Work order
The answer must consist of each line below that holds the word "hasta", copied as it stands.
--- Given data Enclosed Below ---
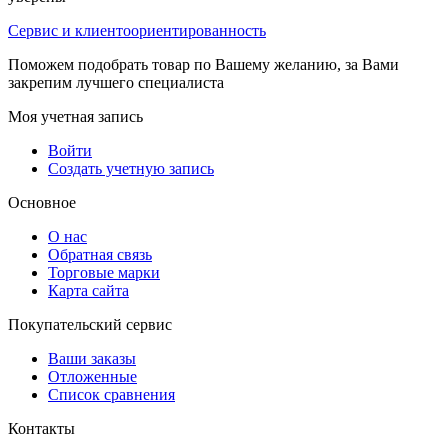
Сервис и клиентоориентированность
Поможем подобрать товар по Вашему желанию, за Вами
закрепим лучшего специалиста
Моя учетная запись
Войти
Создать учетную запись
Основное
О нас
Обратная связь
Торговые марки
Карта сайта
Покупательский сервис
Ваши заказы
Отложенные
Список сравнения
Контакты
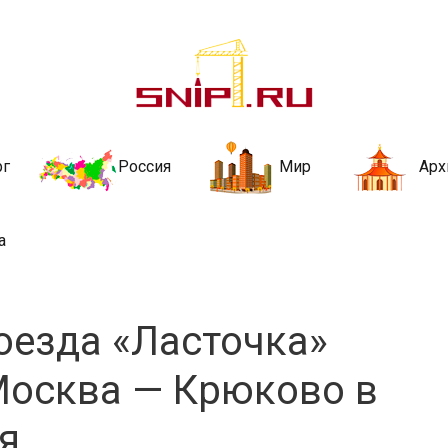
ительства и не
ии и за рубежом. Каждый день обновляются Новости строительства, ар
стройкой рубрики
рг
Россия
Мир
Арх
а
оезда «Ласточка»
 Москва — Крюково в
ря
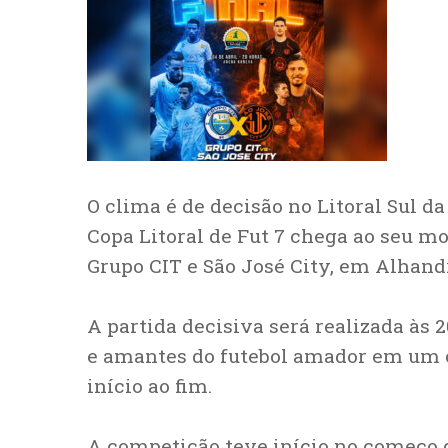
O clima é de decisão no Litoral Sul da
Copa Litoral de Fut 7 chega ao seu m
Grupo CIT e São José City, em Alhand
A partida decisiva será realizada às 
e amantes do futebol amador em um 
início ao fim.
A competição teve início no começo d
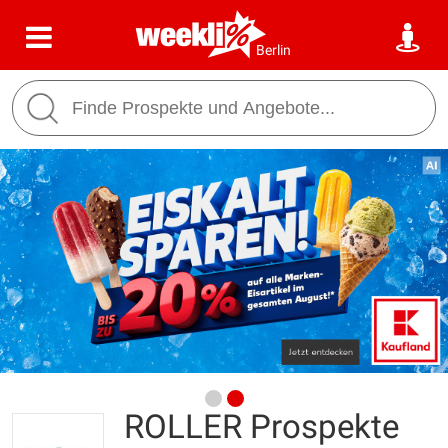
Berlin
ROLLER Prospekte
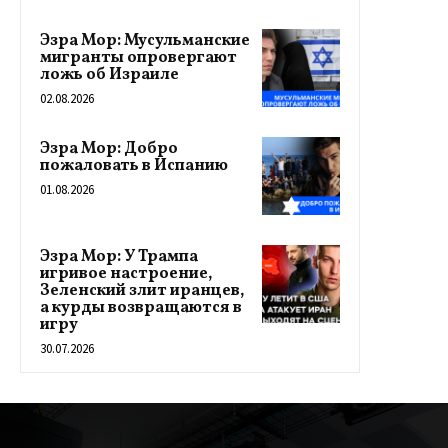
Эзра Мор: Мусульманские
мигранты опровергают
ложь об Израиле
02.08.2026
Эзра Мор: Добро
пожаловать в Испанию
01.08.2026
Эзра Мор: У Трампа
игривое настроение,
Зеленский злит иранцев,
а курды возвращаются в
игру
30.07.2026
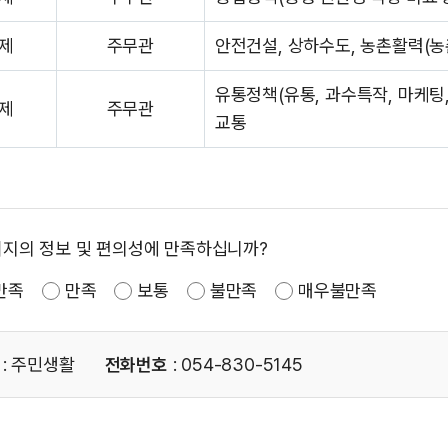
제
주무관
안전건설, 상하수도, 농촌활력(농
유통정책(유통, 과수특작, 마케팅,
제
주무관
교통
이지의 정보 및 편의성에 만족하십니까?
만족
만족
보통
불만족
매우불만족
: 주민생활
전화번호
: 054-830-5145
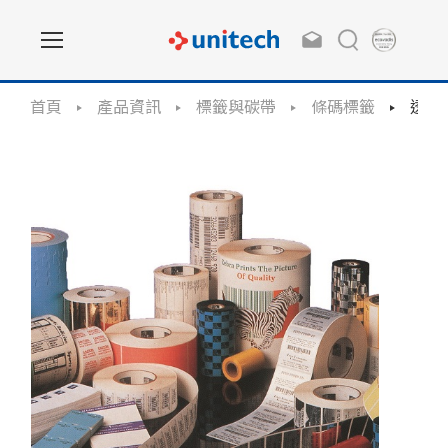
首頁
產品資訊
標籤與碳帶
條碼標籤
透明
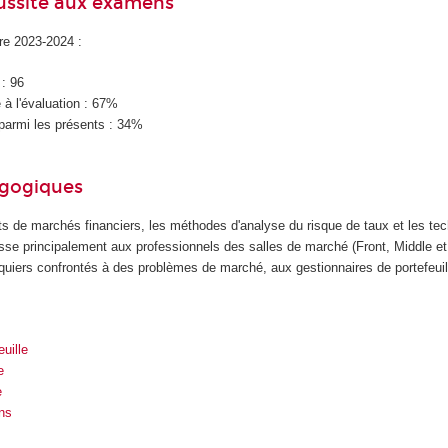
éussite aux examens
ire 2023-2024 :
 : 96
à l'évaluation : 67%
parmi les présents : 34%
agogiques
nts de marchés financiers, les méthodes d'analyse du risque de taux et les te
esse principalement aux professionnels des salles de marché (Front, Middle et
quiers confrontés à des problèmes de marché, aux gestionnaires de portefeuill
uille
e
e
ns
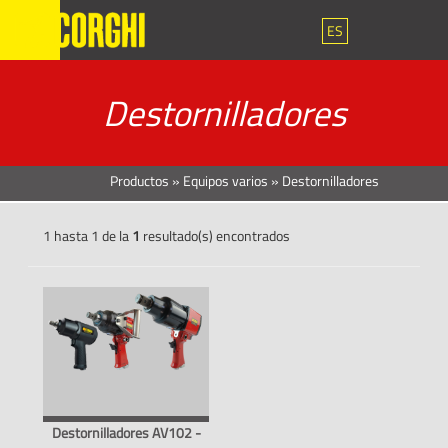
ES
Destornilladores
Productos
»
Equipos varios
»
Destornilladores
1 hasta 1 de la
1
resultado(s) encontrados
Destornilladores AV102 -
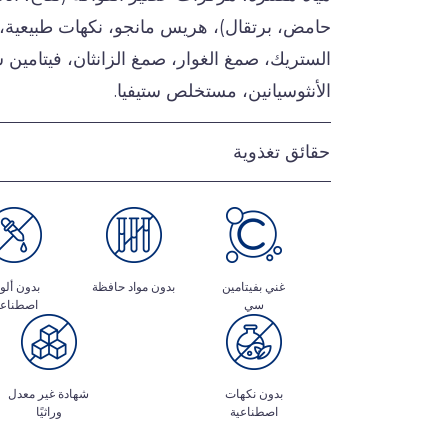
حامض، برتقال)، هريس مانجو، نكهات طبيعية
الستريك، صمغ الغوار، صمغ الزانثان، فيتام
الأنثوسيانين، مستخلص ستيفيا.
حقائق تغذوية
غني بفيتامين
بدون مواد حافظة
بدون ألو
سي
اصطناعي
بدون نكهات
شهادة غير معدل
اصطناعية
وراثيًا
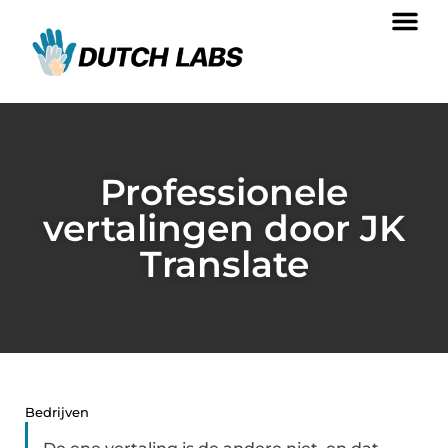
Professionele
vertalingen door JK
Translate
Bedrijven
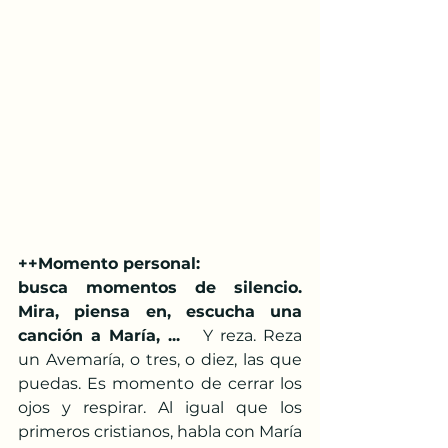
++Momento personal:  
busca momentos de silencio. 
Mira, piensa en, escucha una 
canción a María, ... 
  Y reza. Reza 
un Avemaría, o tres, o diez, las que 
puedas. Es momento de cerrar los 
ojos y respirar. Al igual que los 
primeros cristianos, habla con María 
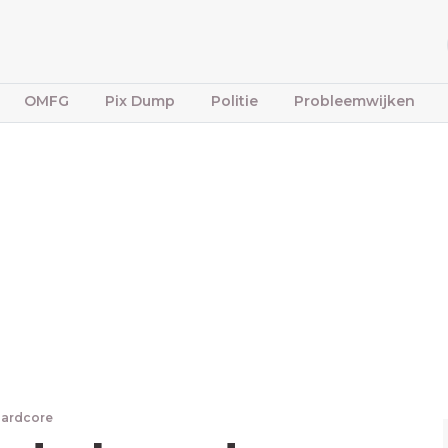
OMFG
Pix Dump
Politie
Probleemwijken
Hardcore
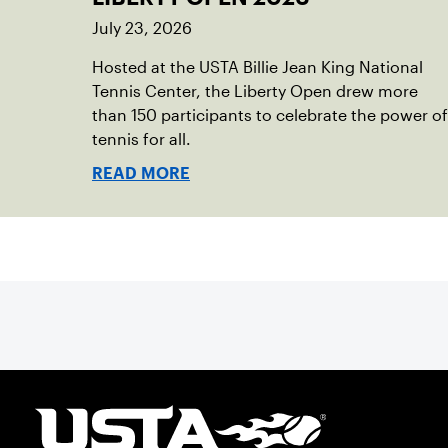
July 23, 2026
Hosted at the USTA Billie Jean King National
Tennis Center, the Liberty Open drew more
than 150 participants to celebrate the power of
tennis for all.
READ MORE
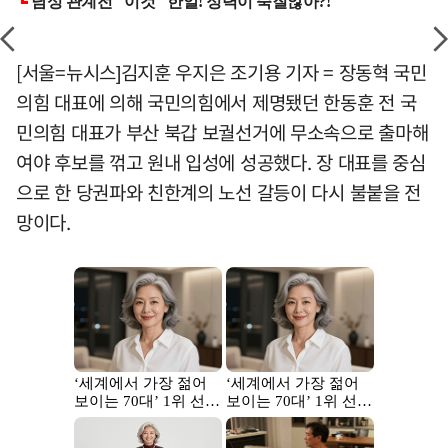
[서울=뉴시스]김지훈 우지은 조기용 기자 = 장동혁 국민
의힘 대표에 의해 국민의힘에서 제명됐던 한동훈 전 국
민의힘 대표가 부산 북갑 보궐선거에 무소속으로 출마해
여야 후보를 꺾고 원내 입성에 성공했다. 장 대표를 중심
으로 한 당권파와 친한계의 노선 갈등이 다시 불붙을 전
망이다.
--- End of Enclosed Given data ---
--- Given data Enclosed Below ---
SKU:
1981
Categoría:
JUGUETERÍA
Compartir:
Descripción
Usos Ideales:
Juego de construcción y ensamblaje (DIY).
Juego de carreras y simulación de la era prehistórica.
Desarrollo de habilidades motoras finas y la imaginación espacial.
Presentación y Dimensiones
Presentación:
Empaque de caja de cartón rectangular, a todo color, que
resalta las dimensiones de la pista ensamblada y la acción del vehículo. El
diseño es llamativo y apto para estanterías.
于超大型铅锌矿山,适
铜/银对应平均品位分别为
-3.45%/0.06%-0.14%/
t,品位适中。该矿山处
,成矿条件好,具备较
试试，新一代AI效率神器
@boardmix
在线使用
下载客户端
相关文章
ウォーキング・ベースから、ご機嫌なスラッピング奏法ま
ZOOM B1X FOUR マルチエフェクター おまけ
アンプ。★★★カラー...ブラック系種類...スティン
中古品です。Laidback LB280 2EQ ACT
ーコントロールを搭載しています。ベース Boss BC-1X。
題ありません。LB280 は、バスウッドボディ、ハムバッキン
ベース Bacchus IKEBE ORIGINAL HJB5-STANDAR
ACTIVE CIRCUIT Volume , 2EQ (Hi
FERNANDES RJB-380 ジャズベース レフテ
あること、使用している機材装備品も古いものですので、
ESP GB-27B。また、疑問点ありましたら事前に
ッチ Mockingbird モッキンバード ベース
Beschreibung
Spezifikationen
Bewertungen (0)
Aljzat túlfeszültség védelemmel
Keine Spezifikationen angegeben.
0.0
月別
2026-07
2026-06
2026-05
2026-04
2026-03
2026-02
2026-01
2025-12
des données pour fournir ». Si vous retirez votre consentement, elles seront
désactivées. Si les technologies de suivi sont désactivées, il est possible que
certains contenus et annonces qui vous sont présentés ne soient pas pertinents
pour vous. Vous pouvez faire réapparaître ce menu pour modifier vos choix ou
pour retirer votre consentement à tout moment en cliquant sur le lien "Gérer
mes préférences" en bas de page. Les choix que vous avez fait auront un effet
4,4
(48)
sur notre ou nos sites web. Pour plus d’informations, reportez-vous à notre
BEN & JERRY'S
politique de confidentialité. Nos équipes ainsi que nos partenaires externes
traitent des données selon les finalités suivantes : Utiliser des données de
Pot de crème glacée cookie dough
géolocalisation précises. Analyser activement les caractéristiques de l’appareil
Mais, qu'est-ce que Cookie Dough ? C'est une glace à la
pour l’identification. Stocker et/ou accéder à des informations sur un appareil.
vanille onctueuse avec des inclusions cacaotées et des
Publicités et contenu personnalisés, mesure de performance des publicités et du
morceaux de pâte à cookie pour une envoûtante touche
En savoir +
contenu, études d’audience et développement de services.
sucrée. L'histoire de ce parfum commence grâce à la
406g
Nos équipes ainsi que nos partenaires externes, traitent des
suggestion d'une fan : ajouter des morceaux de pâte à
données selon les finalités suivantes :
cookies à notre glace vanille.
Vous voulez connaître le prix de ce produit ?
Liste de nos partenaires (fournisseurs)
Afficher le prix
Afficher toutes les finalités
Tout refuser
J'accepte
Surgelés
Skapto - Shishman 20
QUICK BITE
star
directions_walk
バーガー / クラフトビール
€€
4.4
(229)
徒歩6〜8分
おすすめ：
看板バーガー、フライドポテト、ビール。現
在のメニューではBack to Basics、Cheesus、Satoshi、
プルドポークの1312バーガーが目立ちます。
--- End of Enclosed Given data ---
--- Given data Enclosed Below ---
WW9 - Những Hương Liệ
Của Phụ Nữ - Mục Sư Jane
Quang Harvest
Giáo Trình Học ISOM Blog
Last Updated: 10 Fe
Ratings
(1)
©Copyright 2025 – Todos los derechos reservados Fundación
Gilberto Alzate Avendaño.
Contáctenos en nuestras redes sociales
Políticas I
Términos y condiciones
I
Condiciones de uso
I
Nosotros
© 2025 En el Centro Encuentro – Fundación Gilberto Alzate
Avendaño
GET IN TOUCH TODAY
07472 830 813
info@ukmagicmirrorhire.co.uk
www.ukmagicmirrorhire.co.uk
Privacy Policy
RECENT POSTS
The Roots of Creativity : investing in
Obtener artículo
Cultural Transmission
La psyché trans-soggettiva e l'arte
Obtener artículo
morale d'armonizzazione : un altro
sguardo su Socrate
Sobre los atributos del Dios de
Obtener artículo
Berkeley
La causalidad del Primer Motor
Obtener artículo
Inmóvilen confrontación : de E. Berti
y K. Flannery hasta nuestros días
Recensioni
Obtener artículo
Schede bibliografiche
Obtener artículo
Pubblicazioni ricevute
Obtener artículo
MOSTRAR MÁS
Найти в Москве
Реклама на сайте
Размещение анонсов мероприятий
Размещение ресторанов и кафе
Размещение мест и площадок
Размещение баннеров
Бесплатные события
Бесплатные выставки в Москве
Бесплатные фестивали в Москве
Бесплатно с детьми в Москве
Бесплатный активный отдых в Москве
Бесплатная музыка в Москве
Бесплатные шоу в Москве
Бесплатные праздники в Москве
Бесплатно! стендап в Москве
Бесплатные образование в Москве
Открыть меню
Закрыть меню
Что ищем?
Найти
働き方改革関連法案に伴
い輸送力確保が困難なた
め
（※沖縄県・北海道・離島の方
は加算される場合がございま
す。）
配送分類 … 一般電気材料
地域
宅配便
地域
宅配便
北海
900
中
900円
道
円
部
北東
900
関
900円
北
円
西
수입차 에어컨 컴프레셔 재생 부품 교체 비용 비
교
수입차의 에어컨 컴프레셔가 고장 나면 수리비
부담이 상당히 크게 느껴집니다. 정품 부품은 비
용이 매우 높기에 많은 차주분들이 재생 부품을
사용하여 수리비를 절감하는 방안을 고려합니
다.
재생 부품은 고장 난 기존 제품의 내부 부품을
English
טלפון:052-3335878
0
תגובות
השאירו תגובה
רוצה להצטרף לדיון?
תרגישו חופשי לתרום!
--- End of Enclosed Given data ---
Exercise answer
1 hasta 1 de la
y K. Flannery hasta nuestros días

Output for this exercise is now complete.